Occasionally Nas takes a break from mixing black nationalism and street knowledge to remind listeners of his ancient claim as rap's savior. "There's a new king in the streets you're gonna get used to/I was the old king in the streets that y'all once hated/But now I reinvented myself, and y'all all waited," he asserts on "The Cross." But mostly the new king is happy to dispense uplifting tales to the peasants. On "I Can" Nas tests the waters of child psychology: "Boys and girls listen up/You can be anything in the world, in God we trust/An architect, doctor, maybe an actress/But nothing comes easy, it takes much practice."

Despite his efforts to fashion God's Son into a book of light, Nas is plagued by two problems, the first being his inability to assert his will on a track.

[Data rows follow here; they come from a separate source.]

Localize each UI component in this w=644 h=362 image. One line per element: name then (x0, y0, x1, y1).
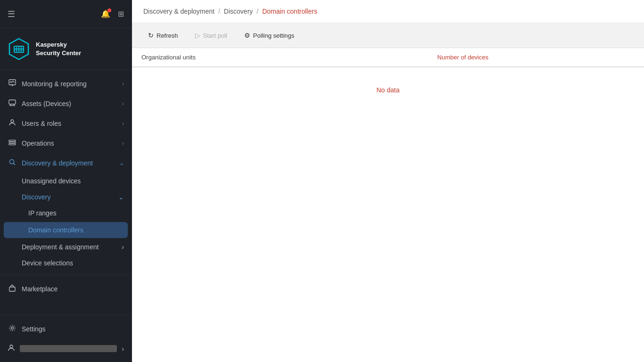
breadcrumb-item-1[interactable]: Discovery (224, 8, 253, 15)
assets-icon (8, 99, 17, 108)
users-label: Users & roles (22, 120, 117, 127)
monitoring-chevron: › (122, 81, 124, 87)
assets-chevron: › (122, 100, 124, 107)
logo-hex-icon (8, 38, 30, 60)
unassigned-label: Unassigned devices (22, 177, 81, 185)
breadcrumb-item-current: Domain controllers (262, 8, 317, 15)
main-content: Discovery & deployment / Discovery / Dom… (132, 0, 644, 362)
settings-label: Settings (22, 325, 124, 333)
sidebar-header: ☰ 🔔 ⊞ (0, 0, 132, 28)
polling-settings-label: Polling settings (253, 32, 294, 39)
sidebar-item-monitoring[interactable]: Monitoring & reporting › (0, 74, 132, 94)
no-data-text: No data (376, 86, 399, 94)
settings-icon (8, 324, 17, 334)
refresh-label: Refresh (157, 32, 178, 39)
notification-dot (107, 8, 111, 12)
monitoring-label: Monitoring & reporting (22, 80, 117, 88)
col-num-devices-header: Number of devices (438, 54, 635, 61)
svg-rect-17 (9, 144, 16, 145)
operations-chevron: › (122, 140, 124, 147)
sidebar-item-deployment[interactable]: Deployment & assignment › (0, 239, 132, 255)
layout-icon[interactable]: ⊞ (118, 9, 124, 18)
breadcrumb-sep-1: / (256, 8, 258, 15)
monitoring-icon (8, 79, 17, 89)
sidebar-item-device-selections[interactable]: Device selections (0, 255, 132, 271)
nav-section: Monitoring & reporting › Assets (Devices… (0, 70, 132, 315)
header-icons: 🔔 ⊞ (101, 9, 124, 18)
user-icon (8, 344, 15, 353)
discovery-deployment-label: Discovery & deployment (22, 159, 115, 167)
svg-rect-16 (9, 142, 16, 143)
table-header: Organizational units Number of devices (132, 48, 644, 67)
svg-point-18 (10, 160, 14, 164)
marketplace-icon (8, 284, 17, 294)
breadcrumb-sep-0: / (218, 8, 220, 15)
toolbar: ↻ Refresh ▷ Start poll ⚙ Polling setting… (132, 23, 644, 48)
svg-rect-15 (9, 140, 16, 141)
start-poll-icon: ▷ (195, 32, 200, 39)
logo-text: Kaspersky Security Center (36, 41, 81, 58)
discovery-sub-nav: Unassigned devices Discovery ⌄ IP ranges… (0, 173, 132, 271)
operations-label: Operations (22, 140, 117, 147)
sidebar-item-user[interactable]: ██████ ████████ › (0, 339, 132, 358)
users-icon (8, 119, 17, 128)
table-area: Organizational units Number of devices N… (132, 48, 644, 362)
svg-rect-10 (9, 100, 16, 104)
refresh-icon: ↻ (148, 32, 154, 39)
sidebar-item-settings[interactable]: Settings (0, 319, 132, 339)
logo-line1: Kaspersky (36, 41, 81, 49)
start-poll-label: Start poll (203, 32, 227, 39)
sidebar-item-discovery-deployment[interactable]: Discovery & deployment ⌄ (0, 153, 132, 173)
sidebar-item-unassigned[interactable]: Unassigned devices (0, 173, 132, 189)
user-name: ██████ ████████ (20, 345, 117, 352)
breadcrumb-item-0[interactable]: Discovery & deployment (143, 8, 215, 15)
deployment-chevron: › (122, 243, 124, 251)
sidebar-item-assets[interactable]: Assets (Devices) › (0, 94, 132, 114)
svg-point-22 (10, 345, 13, 348)
breadcrumb: Discovery & deployment / Discovery / Dom… (132, 0, 644, 23)
sidebar-item-marketplace[interactable]: Marketplace (0, 279, 132, 299)
discovery-chevron: ⌄ (119, 160, 124, 166)
sidebar-bottom: Settings ██████ ████████ › (0, 315, 132, 362)
logo-line2: Security Center (36, 49, 81, 58)
no-data-area: No data (132, 67, 644, 113)
domain-controllers-label: Domain controllers (28, 226, 83, 234)
col-org-units-header: Organizational units (141, 54, 438, 61)
sidebar: ☰ 🔔 ⊞ Kaspersky Security Center (0, 0, 132, 362)
notification-button[interactable]: 🔔 (101, 9, 110, 18)
polling-settings-icon: ⚙ (244, 32, 250, 39)
refresh-button[interactable]: ↻ Refresh (141, 29, 185, 42)
sidebar-item-users[interactable]: Users & roles › (0, 114, 132, 133)
user-chevron: › (122, 345, 124, 353)
sidebar-item-operations[interactable]: Operations › (0, 133, 132, 153)
nav-divider (0, 275, 132, 275)
discovery-sub-chevron: ⌄ (118, 193, 124, 201)
deployment-label: Deployment & assignment (22, 243, 117, 251)
assets-label: Assets (Devices) (22, 100, 117, 107)
logo-area: Kaspersky Security Center (0, 28, 132, 70)
discovery-sub-label: Discovery (22, 193, 114, 201)
sidebar-item-domain-controllers[interactable]: Domain controllers (4, 222, 128, 238)
svg-point-14 (11, 120, 14, 123)
svg-point-21 (11, 327, 14, 329)
sidebar-item-ip-ranges[interactable]: IP ranges (0, 205, 132, 221)
polling-settings-button[interactable]: ⚙ Polling settings (238, 29, 301, 42)
discovery-icon (8, 158, 17, 168)
start-poll-button[interactable]: ▷ Start poll (189, 29, 234, 42)
hamburger-icon[interactable]: ☰ (8, 9, 15, 19)
users-chevron: › (122, 120, 124, 127)
svg-rect-20 (9, 287, 15, 291)
svg-line-19 (14, 164, 16, 165)
marketplace-label: Marketplace (22, 285, 124, 293)
ip-ranges-label: IP ranges (28, 209, 57, 217)
device-selections-label: Device selections (22, 259, 73, 267)
sidebar-item-discovery[interactable]: Discovery ⌄ (0, 189, 132, 205)
operations-icon (8, 139, 17, 148)
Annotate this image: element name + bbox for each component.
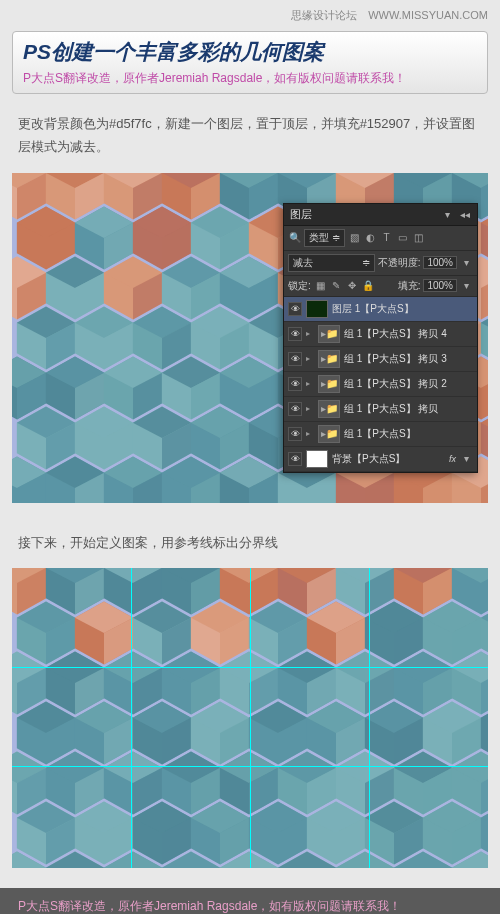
layer-thumbnail[interactable] [306, 300, 328, 318]
layer-row[interactable]: 👁▸▸📁组 1【P大点S】 拷贝 4 [284, 322, 477, 347]
page-title: PS创建一个丰富多彩的几何图案 [23, 38, 477, 66]
visibility-toggle[interactable]: 👁 [288, 352, 302, 366]
layer-row[interactable]: 👁图层 1【P大点S】 [284, 297, 477, 322]
visibility-toggle[interactable]: 👁 [288, 377, 302, 391]
layer-name[interactable]: 组 1【P大点S】 [344, 427, 416, 441]
expand-icon[interactable]: ▸ [306, 354, 314, 363]
expand-icon[interactable]: ▸ [306, 379, 314, 388]
layers-panel[interactable]: 图层 ▾ ◂◂ 🔍 类型 ≑ ▧ ◐ T ▭ ◫ 减去≑ 不透明度: 100% … [283, 203, 478, 473]
blend-mode-select[interactable]: 减去≑ [288, 254, 375, 272]
visibility-toggle[interactable]: 👁 [288, 302, 302, 316]
filter-adjust-icon[interactable]: ◐ [364, 231, 377, 244]
layer-thumbnail[interactable]: ▸📁 [318, 375, 340, 393]
visibility-toggle[interactable]: 👁 [288, 452, 302, 466]
opacity-caret-icon[interactable]: ▾ [460, 256, 473, 269]
layer-thumbnail[interactable]: ▸📁 [318, 350, 340, 368]
layer-row[interactable]: 👁背景【P大点S】fx▾ [284, 447, 477, 472]
layer-row[interactable]: 👁▸▸📁组 1【P大点S】 拷贝 [284, 397, 477, 422]
filter-row: 🔍 类型 ≑ ▧ ◐ T ▭ ◫ [284, 226, 477, 251]
title-block: PS创建一个丰富多彩的几何图案 P大点S翻译改造，原作者Jeremiah Rag… [12, 31, 488, 94]
visibility-toggle[interactable]: 👁 [288, 402, 302, 416]
page-subtitle: P大点S翻译改造，原作者Jeremiah Ragsdale，如有版权问题请联系我… [23, 70, 477, 87]
site-header: 思缘设计论坛 WWW.MISSYUAN.COM [0, 0, 500, 27]
layer-list: 👁图层 1【P大点S】👁▸▸📁组 1【P大点S】 拷贝 4👁▸▸📁组 1【P大点… [284, 297, 477, 472]
filter-pixel-icon[interactable]: ▧ [348, 231, 361, 244]
filter-type-select[interactable]: 类型 ≑ [304, 229, 345, 247]
body-text-1: 更改背景颜色为#d5f7fc，新建一个图层，置于顶层，并填充#152907，并设… [0, 98, 500, 173]
layer-row[interactable]: 👁▸▸📁组 1【P大点S】 拷贝 2 [284, 372, 477, 397]
layer-thumbnail[interactable]: ▸📁 [318, 325, 340, 343]
blend-row: 减去≑ 不透明度: 100% ▾ [284, 251, 477, 276]
opacity-value[interactable]: 100% [423, 256, 457, 269]
layer-name[interactable]: 组 1【P大点S】 拷贝 3 [344, 352, 447, 366]
search-icon[interactable]: 🔍 [288, 231, 301, 244]
opacity-label: 不透明度: [378, 256, 421, 270]
expand-icon[interactable]: ▸ [306, 429, 314, 438]
visibility-toggle[interactable]: 👁 [288, 427, 302, 441]
fill-caret-icon[interactable]: ▾ [460, 279, 473, 292]
lock-brush-icon[interactable]: ✎ [330, 279, 343, 292]
lock-all-icon[interactable]: 🔒 [362, 279, 375, 292]
layer-row[interactable]: 👁▸▸📁组 1【P大点S】 拷贝 3 [284, 347, 477, 372]
expand-icon[interactable]: ▸ [306, 329, 314, 338]
fx-caret-icon[interactable]: ▾ [460, 452, 473, 465]
svg-marker-400 [162, 852, 220, 869]
panel-menu-icon[interactable]: ▾ [441, 208, 454, 221]
lock-position-icon[interactable]: ✥ [346, 279, 359, 292]
lock-row: 锁定: ▦ ✎ ✥ 🔒 填充: 100% ▾ [284, 276, 477, 297]
lock-label: 锁定: [288, 279, 311, 293]
fill-label: 填充: [398, 279, 421, 293]
figure-1: 图层 ▾ ◂◂ 🔍 类型 ≑ ▧ ◐ T ▭ ◫ 减去≑ 不透明度: 100% … [12, 173, 488, 503]
hex-pattern-2 [12, 568, 488, 868]
svg-marker-415 [452, 852, 488, 869]
layer-name[interactable]: 组 1【P大点S】 拷贝 4 [344, 327, 447, 341]
layer-name[interactable]: 组 1【P大点S】 拷贝 2 [344, 377, 447, 391]
fx-badge[interactable]: fx [449, 454, 456, 464]
fill-value[interactable]: 100% [423, 279, 457, 292]
site-name: 思缘设计论坛 [291, 9, 357, 21]
layer-name[interactable]: 图层 1【P大点S】 [332, 302, 414, 316]
footer: P大点S翻译改造，原作者Jeremiah Ragsdale，如有版权问题请联系我… [0, 888, 500, 914]
layer-thumbnail[interactable]: ▸📁 [318, 400, 340, 418]
body-text-2: 接下来，开始定义图案，用参考线标出分界线 [0, 517, 500, 568]
visibility-toggle[interactable]: 👁 [288, 327, 302, 341]
panel-tab-layers[interactable]: 图层 [290, 207, 312, 222]
panel-controls: ▾ ◂◂ [441, 208, 471, 221]
panel-collapse-icon[interactable]: ◂◂ [458, 208, 471, 221]
svg-marker-406 [278, 852, 336, 869]
expand-icon[interactable]: ▸ [306, 404, 314, 413]
svg-marker-397 [104, 852, 162, 869]
filter-smart-icon[interactable]: ◫ [412, 231, 425, 244]
layer-thumbnail[interactable] [306, 450, 328, 468]
footer-text: P大点S翻译改造，原作者Jeremiah Ragsdale，如有版权问题请联系我… [18, 899, 401, 913]
layer-thumbnail[interactable]: ▸📁 [318, 425, 340, 443]
panel-header[interactable]: 图层 ▾ ◂◂ [284, 204, 477, 226]
site-url: WWW.MISSYUAN.COM [368, 9, 488, 21]
svg-marker-394 [46, 852, 104, 869]
layer-row[interactable]: 👁▸▸📁组 1【P大点S】 [284, 422, 477, 447]
lock-transparent-icon[interactable]: ▦ [314, 279, 327, 292]
svg-marker-403 [220, 852, 278, 869]
layer-name[interactable]: 背景【P大点S】 [332, 452, 405, 466]
filter-text-icon[interactable]: T [380, 231, 393, 244]
filter-shape-icon[interactable]: ▭ [396, 231, 409, 244]
svg-marker-409 [336, 852, 394, 869]
svg-marker-412 [394, 852, 452, 869]
layer-name[interactable]: 组 1【P大点S】 拷贝 [344, 402, 438, 416]
figure-2 [12, 568, 488, 868]
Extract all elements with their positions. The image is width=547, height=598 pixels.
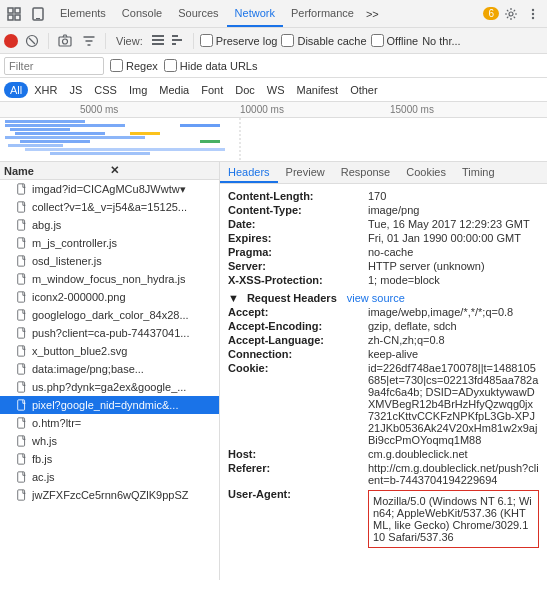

Nas doesn't ruin a decent beat, but rarely is he able to improve one. So on God's Son, when the track is good ("Heaven," "Warrior Song," or "Made You Look" ), Nas is good. But when the production goes south ("Zone Out," "Dance"), he becomes part of the problem.

Nas's inability to propel a track is compounded by his loss of purpose. In his early years, he achieved greatness as rap's foremost observer. His gift was never the wisdom he currently believes he was born to impart, but an uncanny perception, which produced cuts like "Project Window" and "Memory Lane." Whether it was baseheads hustling broken amps, a friend murdered over a sheep coat, or trading a 40 bottle for a lotto ticket, Nas could line up the perfect details to fill in the dark comedy of 'hood life. Think "One Love," where Nas advises a juvenile considering murder not to give up his guns, but to catch his victim alone.

No MC ever saw so much on an ordinary street, but having abandoned his role as the ultimate watcher, Nas has rendered himself mediocre. At his worst, he becomes a Tupac clone content to contemplate hackneyed hip-hop maxims, like whether there is a heaven for gangsters (see "Thugz Mansion N.Y."). A more apt question is whether there is a heaven for a cliché, because several cuts on God's Son are begging for funerals. The ballad of the learned thug is at least as old as KRS-One, and unlike the Old Nas, it isn't in need of a second coming.